Why would this panel using the same base query having issues getting the data when I can manually paste both parts and it runs fine?

Update for Bounty Clarity: My dashboard has 4 panels, and 3 of them pretty much use an identical search query which is why I was trying to get the base search set up so they could all reference it.
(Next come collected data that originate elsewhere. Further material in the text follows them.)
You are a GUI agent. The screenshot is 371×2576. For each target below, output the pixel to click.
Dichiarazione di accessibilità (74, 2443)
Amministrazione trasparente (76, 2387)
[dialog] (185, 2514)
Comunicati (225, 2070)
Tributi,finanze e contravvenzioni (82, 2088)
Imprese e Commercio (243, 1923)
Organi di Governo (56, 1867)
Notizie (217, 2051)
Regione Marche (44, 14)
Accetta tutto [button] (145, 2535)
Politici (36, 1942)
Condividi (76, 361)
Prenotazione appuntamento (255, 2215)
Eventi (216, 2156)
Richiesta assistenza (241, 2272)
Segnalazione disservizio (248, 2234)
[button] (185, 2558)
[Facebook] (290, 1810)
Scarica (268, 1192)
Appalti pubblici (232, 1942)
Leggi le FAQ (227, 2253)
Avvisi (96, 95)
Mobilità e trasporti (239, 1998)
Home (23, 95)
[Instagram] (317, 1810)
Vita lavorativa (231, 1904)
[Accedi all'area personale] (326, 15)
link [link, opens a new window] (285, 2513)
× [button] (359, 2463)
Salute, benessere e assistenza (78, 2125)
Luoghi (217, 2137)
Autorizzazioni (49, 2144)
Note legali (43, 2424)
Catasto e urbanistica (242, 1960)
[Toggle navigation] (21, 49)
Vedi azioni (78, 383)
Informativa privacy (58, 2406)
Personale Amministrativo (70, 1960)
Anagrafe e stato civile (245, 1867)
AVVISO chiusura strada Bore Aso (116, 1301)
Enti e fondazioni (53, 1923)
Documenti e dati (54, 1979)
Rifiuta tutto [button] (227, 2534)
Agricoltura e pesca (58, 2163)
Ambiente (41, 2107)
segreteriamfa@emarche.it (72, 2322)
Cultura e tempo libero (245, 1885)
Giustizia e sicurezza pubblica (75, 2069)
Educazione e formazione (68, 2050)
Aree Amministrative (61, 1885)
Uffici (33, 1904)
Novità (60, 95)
Here are my 4 separate searches for the 4 panels if it helps with showing how I was trying to split it up for my base to function correctly.

// Total Emails Sent
index=mail sourcetype=barracuda bcProcess="outbound/smtp" 
            [ search index=mail sourcetype=barracuda 
              [ search index=mail sourcetype=sendmail_syslog msgid="<*@sfdc.net>" 
                | rex field=from "<(?<bcSender>.*)>" 
                | stats count as Total by bcSender 
                | fields bcSender 
                | format 
              ] 
              | stats count as Total by bcMsgId 
              | fields bcMsgId, bcSendAction 
            ]
            | stats count(bcMsgId) as total


// Emails per hour
index=mail sourcetype=barracuda bcProcess="outbound/smtp" 
            [ search index=mail sourcetype=barracuda 
              [ search index=mail sourcetype=sendmail_syslog msgid="<*@sfdc.net>" 
                | rex field=from "<(?<bcSender>.*)>" 
                | stats count as Total by bcSender 
                | fields bcSender 
                | format 
              ] 
              | stats count as Total by bcMsgId 
              | fields bcMsgId, bcSendAction 
            ]
            | bin _time as hour span=1h
| stats count as hourcount by hour
| eval hour=strftime(hour,"%H:%M")
| chart sum(hourcount) as count by hour



// Top 10 Senders
index=mail sourcetype=sendmail_syslog msgid="<*@sfdc.net>"         
            | rex field=from "<(?<bcSender>.*)>"          
            | stats count as Total by bcSender
            | rename bcSender as "From Address"
            | sort -Total | head 10



// Action Breakdown
index=mail sourcetype=barracuda bcProcess="outbound/smtp" 
            [ search index=mail sourcetype=barracuda 
              [ search index=mail sourcetype=sendmail_syslog msgid="<*@sfdc.net>" 
                | rex field=from "<(?<bcSender>.*)>" 
                | stats count as Total by bcSender 
                | fields bcSender 
                | format 
              ] 
              | stats count as Total by bcMsgId 
              | fields bcMsgId, bcSendAction 
            ]
          | stats count as Total by bcSendAction
          | rename bcSendAction as Action
          | replace 1 WITH "Success" , 2 WITH "Block" , 3 WITH "Deferral" IN Action
          | eval "Action"=Action." (".Total.")"

Answer 1

Include the field bcSendAction you need in your pie chart in your base | fields statement. Assume the base search runs in FAST mode. Any fields not explicitly called in the base will not be available to the post-process searches.